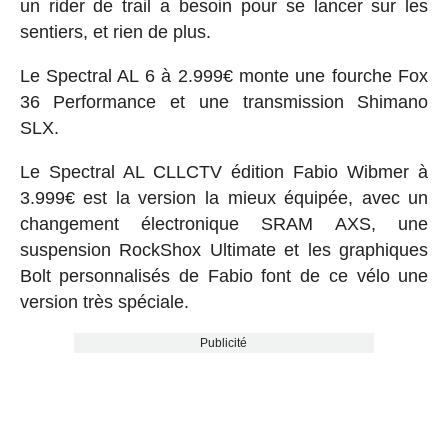
un rider de trail a besoin pour se lancer sur les
sentiers, et rien de plus.
Le Spectral AL 6 à 2.999€ monte une fourche Fox
36 Performance et une transmission Shimano
SLX.
Le Spectral AL CLLCTV édition Fabio Wibmer à
3.999€ est la version la mieux équipée, avec un
changement électronique SRAM AXS, une
suspension RockShox Ultimate et les graphiques
Bolt personnalisés de Fabio font de ce vélo une
version très spéciale.
Publicité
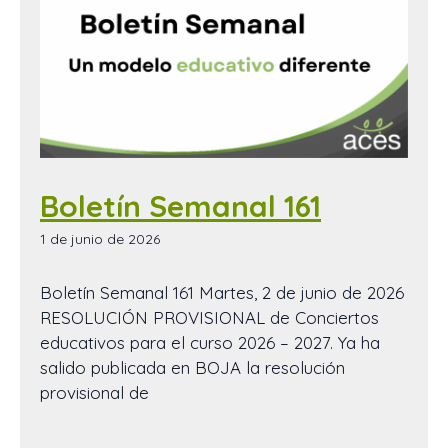
Boletín Semanal 161
1 de junio de 2026
Boletín Semanal 161 Martes, 2 de junio de 2026
RESOLUCIÓN PROVISIONAL de Conciertos
educativos para el curso 2026 – 2027. Ya ha
salido publicada en BOJA la resolución
provisional de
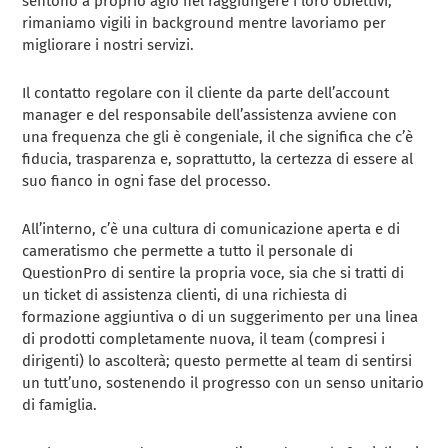
sentono a proprio agio nel raggiungere i loro obiettivi,
rimaniamo vigili in background mentre lavoriamo per
migliorare i nostri servizi.
Il contatto regolare con il cliente da parte dell’account
manager e del responsabile dell’assistenza avviene con
una frequenza che gli è congeniale, il che significa che c’è
fiducia, trasparenza e, soprattutto, la certezza di essere al
suo fianco in ogni fase del processo.
All’interno, c’è una cultura di comunicazione aperta e di
cameratismo che permette a tutto il personale di
QuestionPro di sentire la propria voce, sia che si tratti di
un ticket di assistenza clienti, di una richiesta di
formazione aggiuntiva o di un suggerimento per una linea
di prodotti completamente nuova, il team (compresi i
dirigenti) lo ascolterà; questo permette al team di sentirsi
un tutt’uno, sostenendo il progresso con un senso unitario
di famiglia.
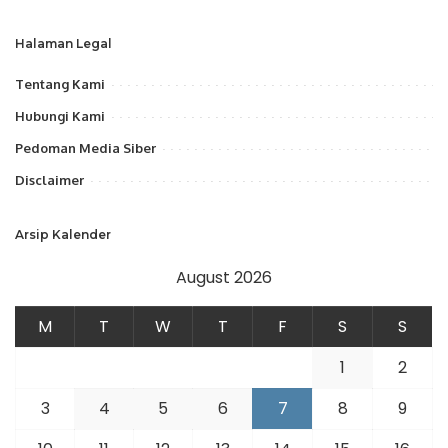
Halaman Legal
Tentang Kami
Hubungi Kami
Pedoman Media Siber
Disclaimer
Arsip Kalender
August 2026
M
T
W
T
F
S
S
1
2
3
4
5
6
7
8
9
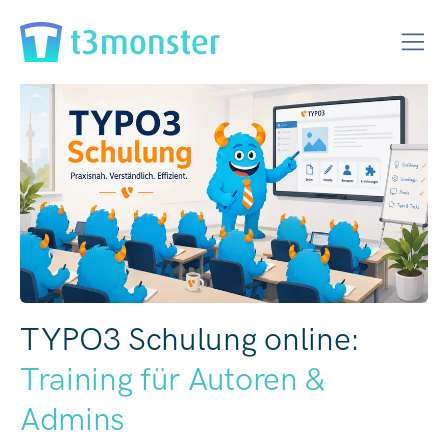
TYPO3 Schulung online:
Training für Autoren &
Admins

Task details —
Pictures aside, repeat exactly every line from the top of the listing above through the line bearing "3.999€ est la", inclusive.

Solution to this exercise —
un rider de trail a besoin pour se lancer sur les
sentiers, et rien de plus.
Le Spectral AL 6 à 2.999€ monte une fourche Fox
36 Performance et une transmission Shimano
SLX.
Le Spectral AL CLLCTV édition Fabio Wibmer à
3.999€ est la version la mieux équipée, avec un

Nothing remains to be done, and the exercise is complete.